Many still earn a living from fishing or boat-building. Others work in a dry fish processing centre where everything from baby sharks to pomfrets are hung out in their thousands. The stench is overwhelming.

- 'Nowhere to go' -

Nur Hussain made the move in 2012 and runs a cafe where fellow former islanders hang out.

"People now go fishing where my village used to be," said the 28-year-old.

"We used to have mosques, schools, madrassas, markets, many houses, -- all of that has been completely submerged... It is very painful for us."

Hussain shudders at the thought of moving again to make way for developers building a bewildering number of hotels serving one of the world's longest beaches.

"We are people of the sea. Everything we do is related to the sea... We have nowhere else to go."

That sense of dread at displacement is shared by small island nations whose populations may also have no option but to relocate.

Tuvalu Prime Minister Enele Sopoaga told AFP on a recent visit to India that his Pacific island nation might have to buy land in Australia and New Zealand to resettle its people.

Some of the atol nations have teamed up with larger countries such as Bangladesh most vulnerable to climate change, forming a so-called V20 as a counterpoint to the better known G20.

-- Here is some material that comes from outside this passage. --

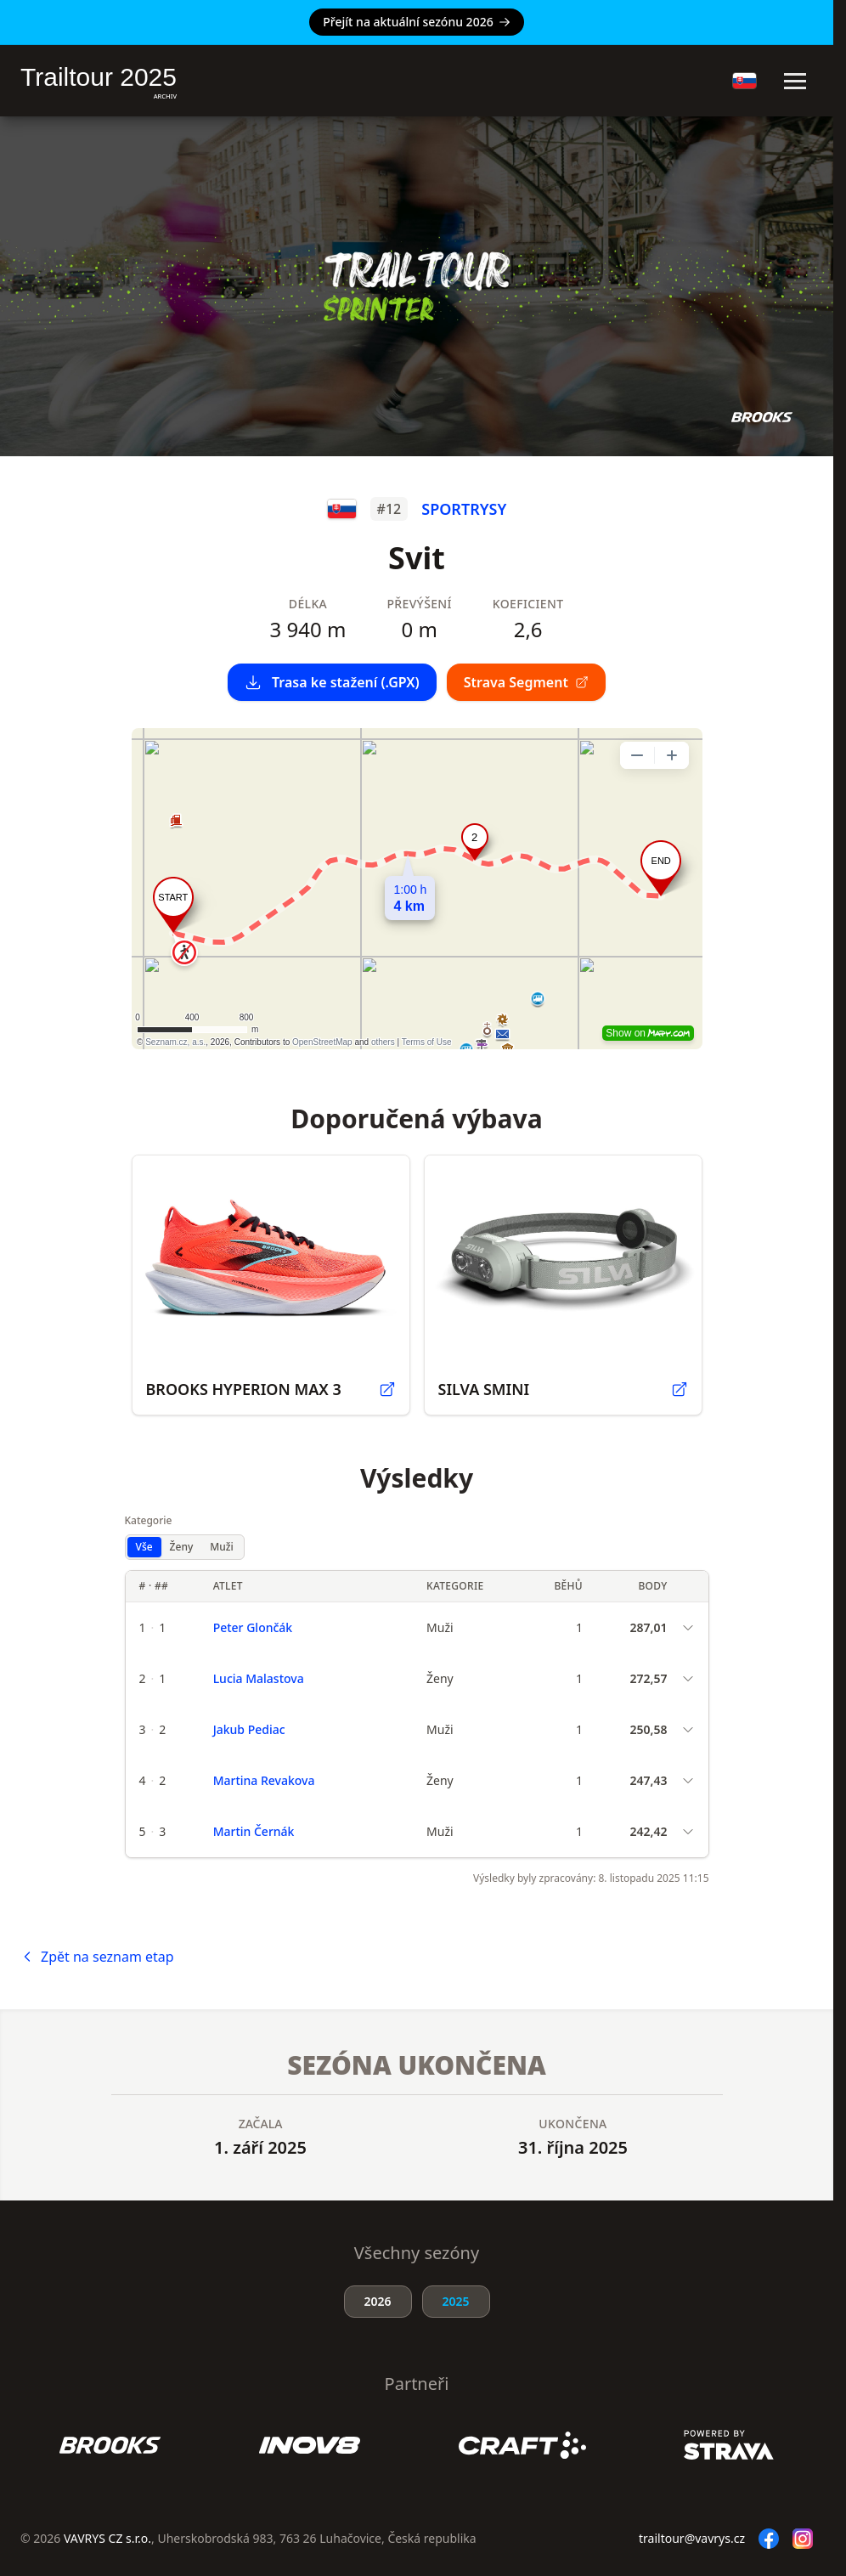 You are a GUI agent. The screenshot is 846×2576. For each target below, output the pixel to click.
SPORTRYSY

The last major climate summit in Copenhagen in 2009 left a bitter taste with the V20's leaders after rich counterparts baulked at making radical commitments to limit the rise in global temperatures to two degrees.

Moqbul Ahmed of Coast, who works with locals impacted by climate change, said Dhaka's government had a duty to look after those forced to flee but added that wealthy nations had a moral responsibility to cushion the blow.

"The richer countries should come forward to help our climate refugees," he said.